## Your assignment
Go through the records below from the first line and print each one exactly, stopping after the line that contains "popular e a". Do not print pictures or anything past that line.

## Exercise input
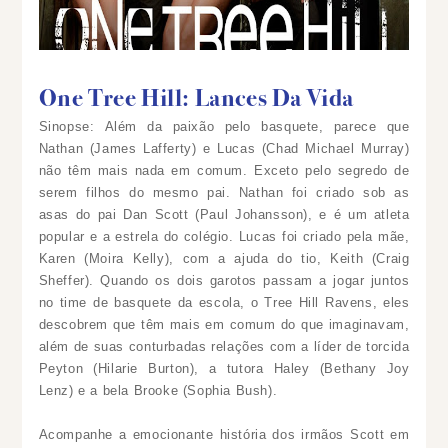
One Tree Hill: Lances Da Vida
Sinopse: Além da paixão pelo basquete, parece que
Nathan (James Lafferty) e Lucas (Chad Michael Murray)
não têm mais nada em comum. Exceto pelo segredo de
serem filhos do mesmo pai. Nathan foi criado sob as
asas do pai Dan Scott (Paul Johansson), e é um atleta
popular e a estrela do colégio. Lucas foi criado pela mãe,
Karen (Moira Kelly), com a ajuda do tio, Keith (Craig
Sheffer). Quando os dois garotos passam a jogar juntos
no time de basquete da escola, o Tree Hill Ravens, eles
descobrem que têm mais em comum do que imaginavam,
além de suas conturbadas relações com a líder de torcida
Peyton (Hilarie Burton), a tutora Haley (Bethany Joy
Lenz) e a bela Brooke (Sophia Bush).
Acompanhe a emocionante história dos irmãos Scott em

## Task result
One Tree Hill: Lances Da Vida
Sinopse: Além da paixão pelo basquete, parece que
Nathan (James Lafferty) e Lucas (Chad Michael Murray)
não têm mais nada em comum. Exceto pelo segredo de
serem filhos do mesmo pai. Nathan foi criado sob as
asas do pai Dan Scott (Paul Johansson), e é um atleta
popular e a estrela do colégio. Lucas foi criado pela mãe,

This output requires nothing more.